I can’t quite explain the belief that, someday, somehow, I would finally have my breast reduction surgery, and that afterward, in one way or another, I’d be able to share that experience with the world. Last week, I had the chance to do just that in a personal essay for the BuzzFeed News Body Week series.
If the response I got to initially opening up about my experience in this newsletter was overwhelming, inviting the whole world to bear witness to it — while one of the scariest things I’ve ever done — brought back to me more love than I think I could ever possibly reciprocate.
I had worried, naturally, about the potential ramifications of talking about my breasts on the internet (and in front of my coworkers!), of making myself utterly vulnerable to trolls and critics and creeps. But if I’ve learned nothing else in the past year, it is that there is no reward without risk. Nothing flourishes in your comfort zone. Everything, everything you want lies on the other side of fear.
I’ll quit talking in platitudes and just share some of my favorite responses to the piece.
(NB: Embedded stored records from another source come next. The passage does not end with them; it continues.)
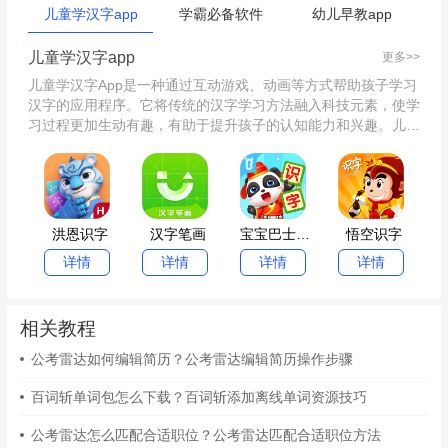
儿童学汉字app
学霸必备软件
幼儿早教app
儿童学汉字app
更多>>
儿童学汉字App是一种通过互动游戏、动画等方式帮助孩子学习
汉字的应用程序。它将传统的汉字学习方法融入科技元素，使学
习过程更加生动有趣，有助于提升孩子的认知能力和兴趣。儿童
学汉字app专题收录了儿童学汉字app的相关内容，提供相关软
件下载，望能助您提升效率，快速解决遇到的难题！
洪恩识字
汉字笔画
宝宝巴士汉字
悟空识字
详情
详情
详情
详情
相关教程
公考雷达如何编辑简历？公考雷达编辑简历操作步骤
百词斩单词包怎么下载？百词斩添加离线单词资源技巧
公考雷达怎么匹配合适职位？公考雷达匹配合适职位方法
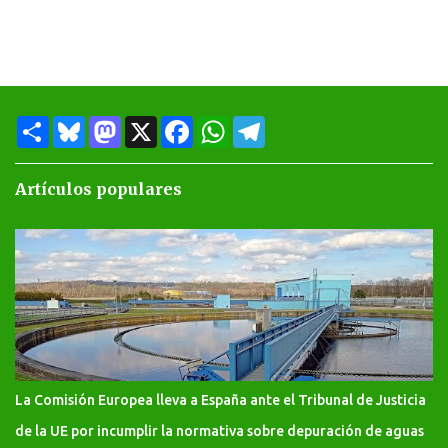
S
B
M
X
F
W
T
h
l
a
a
h
e
a
u
s
c
a
l
r
e
t
e
t
e
Artículos populares
e
s
o
b
s
g
k
d
o
A
r
y
o
o
p
a
n
k
p
m
La Comisión Europea lleva a España ante el Tribunal de Justicia
de la UE por incumplir la normativa sobre depuración de aguas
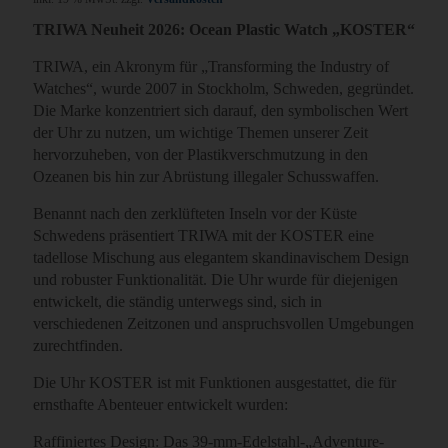
TRIWA Neuheit 2026: Ocean Plastic Watch „KOSTER“
TRIWA, ein Akronym für „Transforming the Industry of
Watches“, wurde 2007 in Stockholm, Schweden, gegründet.
Die Marke konzentriert sich darauf, den symbolischen Wert
der Uhr zu nutzen, um wichtige Themen unserer Zeit
hervorzuheben, von der Plastikverschmutzung in den
Ozeanen bis hin zur Abrüstung illegaler Schusswaffen.
Benannt nach den zerklüfteten Inseln vor der Küste
Schwedens präsentiert TRIWA mit der KOSTER eine
tadellose Mischung aus elegantem skandinavischem Design
und robuster Funktionalität. Die Uhr wurde für diejenigen
entwickelt, die ständig unterwegs sind, sich in
verschiedenen Zeitzonen und anspruchsvollen Umgebungen
zurechtfinden.
Die Uhr KOSTER ist mit Funktionen ausgestattet, die für
ernsthafte Abenteuer entwickelt wurden:
Raffiniertes Design: Das 39-mm-Edelstahl-„Adventure-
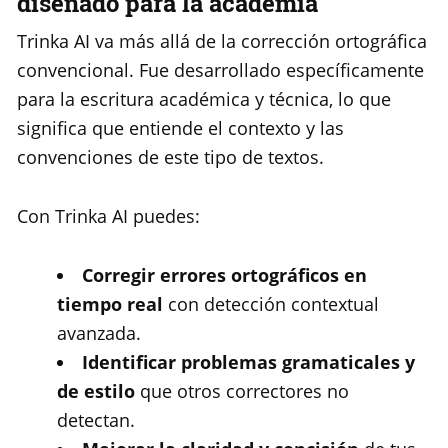
diseñado para la academia
Trinka AI va más allá de la corrección ortográfica
convencional. Fue desarrollado específicamente
para la escritura académica y técnica, lo que
significa que entiende el contexto y las
convenciones de este tipo de textos.
Con Trinka AI puedes:
Corregir errores ortográficos en
tiempo real
con detección contextual
avanzada.
Identificar problemas gramaticales y
de estilo
que otros correctores no
detectan.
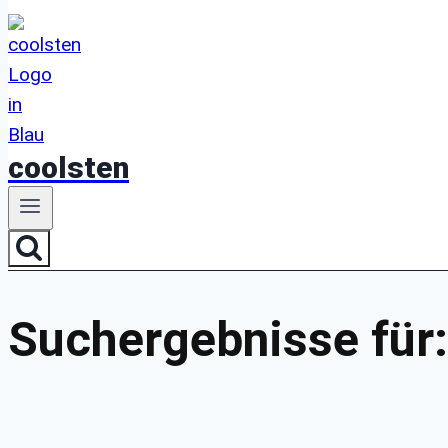
coolsten
Suchergebnisse für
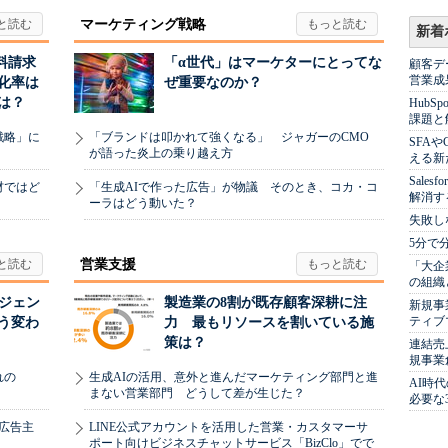
マーケティング戦略
新着
料請求
「α世代」はマーケターにとってな
顧客デ
営業成
化率は
ぜ重要なのか？
は？
Hub
課題と
戦略」に
「ブランドは叩かれて強くなる」 ジャガーのCMO
SFA
が語った炎上の乗り越え方
える新
Sale
材ではど
「生成AIで作った広告」が物議 そのとき、コカ・コ
解消す
ーラはどう動いた？
失敗し
5分で
営業支援
「大企
の組織
ージェン
製造業の8割が既存顧客深耕に注
新規事
ティブ
う変わ
力 最もリソースを割いている施
策は？
連結売
規事業
れの
生成AIの活用、意外と進んだマーケティング部門と進
AI時
まない営業部門 どうして差が生じた？
必要な
、広告主
LINE公式アカウントを活用した営業・カスタマーサ
ポート向けビジネスチャットサービス「BizClo」でで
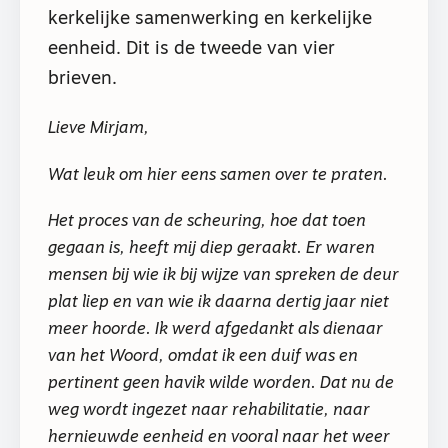
kerkelijke samenwerking en kerkelijke
eenheid. Dit is de tweede van vier
brieven.
Lieve Mirjam,
Wat leuk om hier eens samen over te praten.
Het proces van de scheuring, hoe dat toen
gegaan is, heeft mij diep geraakt. Er waren
mensen bij wie ik bij wijze van spreken de deur
plat liep en van wie ik daarna dertig jaar niet
meer hoorde. Ik werd afgedankt als dienaar
van het Woord, omdat ik een duif was en
pertinent geen havik wilde worden. Dat nu de
weg wordt ingezet naar rehabilitatie, naar
hernieuwde eenheid en vooral naar het weer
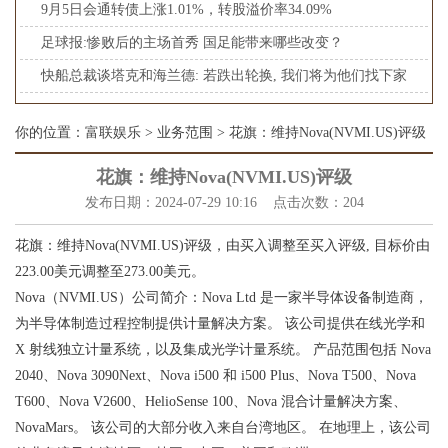
9月5日会通转债上涨1.01%，转股溢价率34.09%
足球报:惨败后的主场首秀 国足能带来哪些改变？
快船总裁谈塔克和海兰德: 若跌出轮换, 我们将为他们找下家
你的位置：
富联娱乐
>
业务范围
> 花旗：维持Nova(NVMI.US)评级
花旗：维持Nova(NVMI.US)评级
发布日期：2024-07-29 10:16 点击次数：204
花旗：维持Nova(NVMI.US)评级，由买入调整至买入评级, 目标价由
223.00美元调整至273.00美元。
Nova（NVMI.US）公司简介：Nova Ltd 是一家半导体设备制造商，
为半导体制造过程控制提供计量解决方案。 该公司提供在线光学和
X 射线独立计量系统，以及集成光学计量系统。 产品范围包括 Nova
2040、Nova 3090Next、Nova i500 和 i500 Plus、Nova T500、Nova
T600、Nova V2600、HelioSense 100、Nova 混合计量解决方案、
NovaMars。 该公司的大部分收入来自台湾地区。 在地理上，该公司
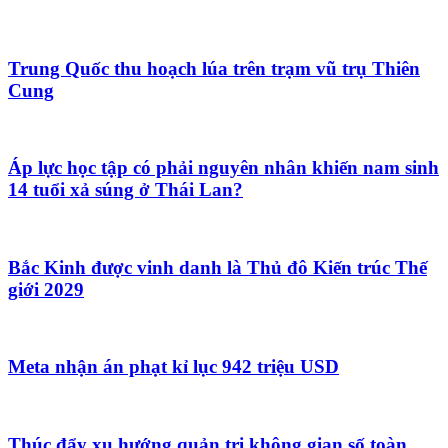
Trung Quốc thu hoạch lúa trên trạm vũ trụ Thiên
Cung
Áp lực học tập có phải nguyên nhân khiến nam sinh
14 tuổi xả súng ở Thái Lan?
Bắc Kinh được vinh danh là Thủ đô Kiến trúc Thế
giới 2029
Meta nhận án phạt kỉ lục 942 triệu USD
Thúc đẩy xu hướng quản trị không gian số toàn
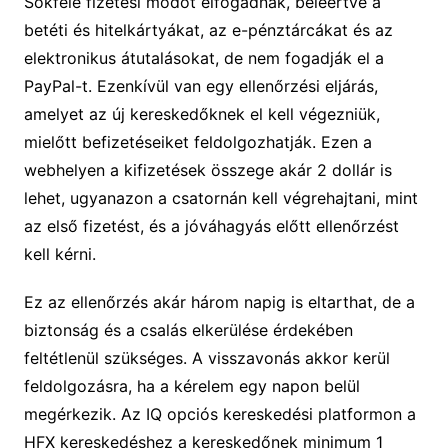
Sokféle fizetési módot elfogadnak, beleértve a
betéti és hitelkártyákat, az e-pénztárcákat és az
elektronikus átutalásokat, de nem fogadják el a
PayPal-t. Ezenkívül van egy ellenőrzési eljárás,
amelyet az új kereskedőknek el kell végezniük,
mielőtt befizetéseiket feldolgozhatják. Ezen a
webhelyen a kifizetések összege akár 2 dollár is
lehet, ugyanazon a csatornán kell végrehajtani, mint
az első fizetést, és a jóváhagyás előtt ellenőrzést
kell kérni.
Ez az ellenőrzés akár három napig is eltarthat, de a
biztonság és a csalás elkerülése érdekében
feltétlenül szükséges. A visszavonás akkor kerül
feldolgozásra, ha a kérelem egy napon belül
megérkezik. Az IQ opciós kereskedési platformon a
HFX kereskedéshez a kereskedőnek minimum 1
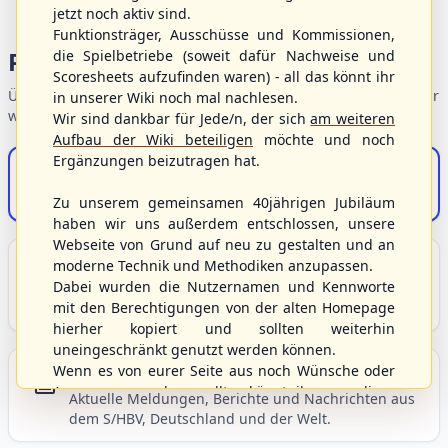
jetzt noch aktiv sind.
Funktionsträger, Ausschüsse und Kommissionen,
Portalbereiche
die Spielbetriebe (soweit dafür Nachweise und
Scoresheets aufzufinden waren) - all das könnt ihr
Übersicht der Verbandsbereiche – wählen Sie einen Einstieg für
in unserer Wiki noch mal nachlesen.
weiterführende Informationen.
Wir sind dankbar für Jede/n, der sich
am weiteren
Aufbau der Wiki beteiligen
möchte und noch
Ergänzungen beizutragen hat.
S/HBV-Shop
Der Onlineshop des S/HBV
Zu unserem gemeinsamen 40jährigen Jubiläum
haben wir uns außerdem entschlossen, unsere
Webseite von Grund auf neu zu gestalten und an
Unser Sport
moderne Technik und Methodiken anzupassen.
Dabei wurden die Nutzernamen und Kennworte
Grundlagen und Hintergründe zu Baseball, Softball
mit den Berechtigungen von der alten Homepage
und Baseball5.
hierher kopiert und sollten weiterhin
uneingeschränkt genutzt werden können.
Wenn es von eurer Seite aus noch Wünsche oder
Berichte und Neuigkeiten
Anregungen geben sollte, könnt ihr uns diese
Aktuelle Meldungen, Berichte und Nachrichten aus
gerne an die Verbandsadresse
info@shbvnet.de
dem S/HBV, Deutschland und der Welt.
schicken.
I could truly publish an entire newsletter comprised of just the flood of emails, tweets and DMs I received about my piece, but I’ll try to narrow it down to just a few of the many life-affirming words that have only validated my belief that, for all of our oversharing, we don’t talk about women’s pain, about mental health, and about all of our own private wars nearly as much as we should.
Of course, this surgery and the constant struggle with large breasts is an intensely personal journey and an individual choice to divulge, but in response to my own story I heard from people I’d known for years who had never shared that they’d had the same surgery, from other women who said they’d been ashamed to tell anyone they’d had a reduction, or were thinking about a reduction, who thanked me for bringing this conversation out of the shadows and into the light. The way I see it, we’re all human beings briefly made of rather haphazard flesh and bone, and my body is not taboo, so I will no longer be acting as such to make other people comfortable. I told myself that if even one person was helped by my story, then any potential trolling would be worthwhile, and judging by the women I heard from who are in, or have been, or would like to be in, the same boat as me, the score is something like kickass women: one million, trolls: zero. (Now we just need to do something about the patriarchy and the disastrous American healthcare system.)
(Fair warning that this newsletter is quite long-winded and rambly from here, so proceed at your own risk.)
Sitting here on the eve of a long-awaited inauguration, it’s hard not to feel a pervasive optimism. So much is still awful —400,000 dead from COVID, the increasing radicalization of Trump truthers and white nationalists, an ever-warming planet — but there is also the unspoken undercurrent that at least things cannot possibly get worse. That is my sense of the future we’re embarking upon, anyway, though sometimes it feels that hope is in desperately short supply these days.
Kyle Chayka, a writer whose work I have long admired for cutting through the bullshit and capturing ephemeral thoughts and feelings I struggle to describe myself, wrote for The New York Times about how nothingness has become everything we wanted. That somewhere in the scrum of a reality barbed with racism and injustice and death, we chose to forgo feeling the bad things, or anything, really, in favor nothing. For self-numbing. For opting out of the human experience.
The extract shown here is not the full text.